- REQUIREMENT
All of the entries below are to be repeated word for word.

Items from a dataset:
┌────────

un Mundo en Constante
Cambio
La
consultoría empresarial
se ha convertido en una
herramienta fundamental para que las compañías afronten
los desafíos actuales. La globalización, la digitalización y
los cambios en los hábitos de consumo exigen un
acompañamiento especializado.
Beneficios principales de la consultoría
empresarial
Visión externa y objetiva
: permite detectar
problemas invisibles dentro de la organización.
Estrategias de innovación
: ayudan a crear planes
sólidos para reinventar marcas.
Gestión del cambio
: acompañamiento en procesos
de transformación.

└────────

- ANSWER TO THE EXERCISE
un Mundo en Constante
Cambio
La
consultoría empresarial
se ha convertido en una
herramienta fundamental para que las compañías afronten
los desafíos actuales. La globalización, la digitalización y
los cambios en los hábitos de consumo exigen un
acompañamiento especializado.
Beneficios principales de la consultoría
empresarial
Visión externa y objetiva
: permite detectar
problemas invisibles dentro de la organización.
Estrategias de innovación
: ayudan a crear planes
sólidos para reinventar marcas.
Gestión del cambio
: acompañamiento en procesos
de transformación.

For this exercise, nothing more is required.